A teacher asked, “If we change the name of our school to the Christine Quinn High School do you think Tweed will take us off the list?”
Last year I would have chuckled, now, who knows?
Under federal law states must identify low achieving schools,
Persistently Lowest-Achieving schools (PLAs) are eligible for federal School Improvement Grant (SIG) funding, New York is required to identify as persistently lowest-achieving the bottom five percent of Title I schools in Improvement, Corrective Action or Restructuring status
The state releases a list of “persistently lowest achieving” (PLA) school each year. (See list here).
The Department named thirty-three schools and selected an approved federal model which would allow all staff to remain, the school would be “supported” by an outside organization and, the key – the school would be eligible for School Improvement Grant (SIG) funds.
The State Commissioner determined that the feds required an in-place teacher evaluation plan, since no plan was in place by December 31 he froze the SIG funds.
After screams, rants, raves, demonstrations, and support from members of the Board of Regents seven schools were removed from the list.
The Department, without consultation, changed the model to a “replace the principal and half the teachers model,” sort of, and, oh yes, change the name of the school. After a number of false starts the Department submitted plans to the state, decisions in “early June.”
And, whether these plans would make the schools eligible for SIG funding.

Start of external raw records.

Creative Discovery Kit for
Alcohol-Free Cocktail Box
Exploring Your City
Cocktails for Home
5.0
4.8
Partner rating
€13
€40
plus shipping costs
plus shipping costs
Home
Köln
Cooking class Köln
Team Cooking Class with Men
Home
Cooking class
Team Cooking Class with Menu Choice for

The Department waffled; maybe half the teachers would not have to be replaced. (See Gotham Schools analysis here)
The Department kept referring to a section of the union contract, Article 18 D, the staffing of new schools, in which a committee made up of supervisors, teachers and parents select new staff.
Apparently the Department asked the union to begin the re-staffing process and the union responded, what new schools?

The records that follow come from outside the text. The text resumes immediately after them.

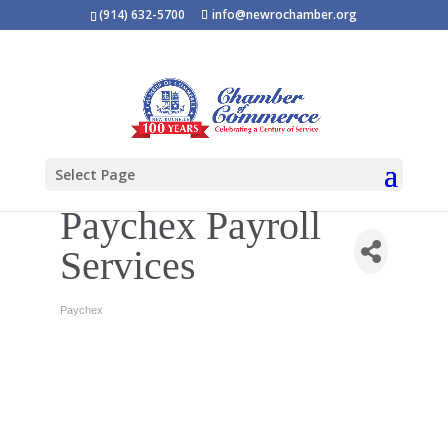
(914) 632-5700
info@newrochamber.org
Select Page
Paychex Payroll
Services
Paychex
Categories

On the morning of the vote the Department removed two schools; Bushwick Community was supported by Regents Cashin and Tisch, SED Accountability guru Ira Schwartz, and, eventually Speaker of the Council Quinn. Grover Cleveland was supported by Cathy Nolan, who happens to be the chair of the Assembly Education Committee and a graduate of the school.
I kid you not.
I suspect that as soon as the Department begins the re-staffing process the union will go to court. The State has not approved any plan – how can the Department create a plan of its own?
It is also possible that the Commissioner will not support the city plan.
The insanity is that virtually all the principals and most of the teachers were chosen under the regency of the mayor. If the schools are failing, and I say if, who is responsible? What is the responsibility of the Network Leader? the Cluster Leader? the Superintendent? the Deputy Chancellor? the Chancellor? Why place the blame on the principal and the teachers?
Mike Winerip in the NY Times compares two schools, a few blocks apart with similar data – one received an “A” on the Progress Report and the other an “F.”
I’ve really tried to follow Chancellor Walcott, CEO Suransky and especially Deputy Chancellor Mark Sternberg.
Every few weeks the Department zigs or zags … explanations change, plans change, and change and change.
It reminds me of those two great education thinkers, Abbott and Costello and the classic, “Who’s On First?”